Reflection, this morning, is an eye’s glare. All you hear is scraping. And you feel this itch inside — somewhere writhing against your liver, maybe. Or your stomach.
And it starts with scratching, at the skin. Then it’s ripping at organs, a finder’s find keep–sake — something, anything for an itch — a find it–destroy it–rip it–cut it–break it end. Let it suffocate in breath on the floor. Let it die in breath. Let it writhe. Till its last breath.
Like childhood. Like growing up. Like everyday.
When every prayer you mutter is meaningless.
When profit is a prophet.
When I’m the only breath you can breathe you’ll fade away.
But it’s okay, because we all know this story.
Hello? Hello. Hello…
It’s a pill–popping dark black cloud fading like tears on paper, like a suicidal tragedy trapped in failed art — failed humanity.

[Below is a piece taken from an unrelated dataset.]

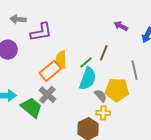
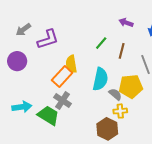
gray arrow: (18, 19) -> (23, 30), turned -35
brown line: (104, 53) -> (122, 51), moved
green line: (86, 62) -> (101, 43), moved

Hello! Hello. Hello? Hello…
It’s a gun and it’s loaded. Hello?
It’s a tear and that’s my tear.
Everyday, the same hello. The hello I utter to the ghosts that call me.
The ghost that haunts me.
And this gun — hello? — in my hand, is loaded. For the right — hello —reasons. Because you left a note, a letter, a -— hello… — diary.
A sort of guidebook to the failure that was me.
A sort of warning to everyone that would know me.
Maybe what you showed to god. Sort of like a bribe.
And it’s — hello? — guilty without an explanation.
So try rebuilding your life. Try starting again.
Actually — hello… — try anything.
Try a job. Try a home. Try a family. Try believing. Try wishing. Try moment’s. Try to drink. Try to put a gun to your head. Try pills. Try waking up. Trying sleeping. Try leaving. Try staying. Try eating. Try starving. Try nothing. Try moving. Try organizing, shuffling. Try traveling. Try bleeding. Try messed up. Try television. Try cooking. Try silence. Try reading. Try crying. Try singing. Try writing. Try feeling. Try fading. Try ending.
Try failing. One more time.
Because everyone that will ever know you knows one thing about the me that’s the me in the endless me: the spelt failure’s failure.
I’m your tragedy and your book will sell. Like a song (by the Beatles).
Hello? Loaded and locked and cocked — hello? — and I’m wishing I’m praying about thinking about praying about wishing about you.
But look, you don’t worry. Don’t worry. Cause god’s in rehab. Cause god’s got a drug problem.
So I’m not coming back.
I’m not going there. I’m not going anywhere.
Because, look: god’s got a drug problem and I’m not coming (home) to (you, my) heaven.
Next scene (and cut to the cinematic wow): you see the paint–lined brains of a drug–addicted god saving us all scattered across glass-glossed tile enclaves.
So I’ll blow you a kiss and we’ll end this.